Spot the difference

Even with a much-shortened list of 33 candidates, there are people who are finding it hard to come up with 12 individuals they want installed in the Senate.

If you take out the candidates who are simply riding on famous surnames, or those with a track record for corruption, laziness and pathological insanity, you could count what’s left with the fingers of one hand.

Still, we must realize that 12 candidates will have to be declared senators in May, so we might as well try to pick the best from an underwhelming field of job applicants.

Selection would be easier if we could vote along party lines. As even the candidates themselves admit, however, party lines in this country are not drawn on the basis of issues. Two of the three “common candidates” are the best examples of this reality.

From the campaign spiels in the past weeks, you can tell that individual candidates of the two major coalitions can agree on many issues and disagree on others; there is no party stand on anything.

Party lines are not even based on personalities. The administration’s Team PNoy cannot accurately say, “You’re either with us or against us.” The battle of the two giant coalitions is not quite pro- or anti-Noynoy Aquino.

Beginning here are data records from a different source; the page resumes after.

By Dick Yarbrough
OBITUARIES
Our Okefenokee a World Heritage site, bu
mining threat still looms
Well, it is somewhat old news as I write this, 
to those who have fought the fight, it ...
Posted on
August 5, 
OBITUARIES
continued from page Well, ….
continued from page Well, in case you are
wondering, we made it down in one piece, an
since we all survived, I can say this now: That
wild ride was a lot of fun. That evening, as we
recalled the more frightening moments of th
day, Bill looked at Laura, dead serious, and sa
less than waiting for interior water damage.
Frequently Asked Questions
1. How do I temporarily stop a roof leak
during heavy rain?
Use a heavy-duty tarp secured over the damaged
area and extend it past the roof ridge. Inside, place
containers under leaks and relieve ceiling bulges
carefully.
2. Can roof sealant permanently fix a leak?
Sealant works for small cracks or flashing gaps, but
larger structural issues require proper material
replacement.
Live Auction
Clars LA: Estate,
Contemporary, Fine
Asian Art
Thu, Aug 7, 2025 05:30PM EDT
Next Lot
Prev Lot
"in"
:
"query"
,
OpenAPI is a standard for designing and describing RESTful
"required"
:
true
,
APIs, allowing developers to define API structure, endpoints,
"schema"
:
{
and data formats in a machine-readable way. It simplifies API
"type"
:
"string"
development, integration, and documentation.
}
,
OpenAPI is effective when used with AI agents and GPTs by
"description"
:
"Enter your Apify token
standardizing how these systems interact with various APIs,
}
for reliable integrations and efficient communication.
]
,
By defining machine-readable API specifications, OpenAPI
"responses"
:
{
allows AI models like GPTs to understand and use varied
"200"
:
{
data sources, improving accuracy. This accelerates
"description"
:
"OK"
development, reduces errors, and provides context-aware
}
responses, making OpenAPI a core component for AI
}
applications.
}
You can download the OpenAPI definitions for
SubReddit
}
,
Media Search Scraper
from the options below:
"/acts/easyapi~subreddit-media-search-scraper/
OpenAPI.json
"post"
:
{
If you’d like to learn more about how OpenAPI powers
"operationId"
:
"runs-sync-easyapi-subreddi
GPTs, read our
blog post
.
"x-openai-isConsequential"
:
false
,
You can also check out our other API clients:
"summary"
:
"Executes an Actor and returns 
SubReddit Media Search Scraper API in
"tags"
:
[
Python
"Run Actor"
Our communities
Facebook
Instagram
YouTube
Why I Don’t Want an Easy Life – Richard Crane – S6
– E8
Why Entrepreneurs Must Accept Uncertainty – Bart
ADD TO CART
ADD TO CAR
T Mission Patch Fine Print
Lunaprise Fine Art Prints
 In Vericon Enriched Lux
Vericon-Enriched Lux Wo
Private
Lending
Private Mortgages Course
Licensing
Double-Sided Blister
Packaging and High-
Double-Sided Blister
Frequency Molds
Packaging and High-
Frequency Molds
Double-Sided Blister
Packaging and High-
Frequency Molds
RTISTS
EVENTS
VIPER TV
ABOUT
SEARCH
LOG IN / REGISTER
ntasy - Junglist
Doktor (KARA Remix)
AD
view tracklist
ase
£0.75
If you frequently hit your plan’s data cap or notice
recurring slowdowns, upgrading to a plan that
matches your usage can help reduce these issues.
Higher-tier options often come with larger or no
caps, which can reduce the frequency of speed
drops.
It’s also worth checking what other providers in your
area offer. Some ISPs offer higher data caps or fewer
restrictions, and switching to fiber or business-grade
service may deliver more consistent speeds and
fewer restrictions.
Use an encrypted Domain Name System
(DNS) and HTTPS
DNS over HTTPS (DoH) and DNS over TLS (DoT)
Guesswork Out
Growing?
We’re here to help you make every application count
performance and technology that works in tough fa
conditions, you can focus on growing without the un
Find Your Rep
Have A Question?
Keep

The head of the United Nationalist Alliance (UNA), Vice President Jejomar Binay, is a member of the Cabinet with established credentials in loyalty to the family of the late Ninoy and Corazon Aquino, including their only son.

Former President Joseph Estrada, another member of the UNA executive committee or the so-called Three Kings, is not seen as a critic of P-Noy.

Erap has also often said that he respected Cory Aquino even if she removed him as San Juan mayor after the EDSA revolt, and even if she supported EDSA 2, which kicked him out of Malacañang.

Attempts to paint UNA as an alliance of defenders of Gloria Macapagal-Arroyo have failed, precisely because the group has enough staunch anti-GMA members, starting with Binay and Erap, to disprove the tag.

As for the third “king” of UNA, Senate President Juan Ponce Enrile, he is neither pro-GMA nor pro-P-Noy. He is simply pro-Enrile. This is the norm rather than the exception for politicians in this country.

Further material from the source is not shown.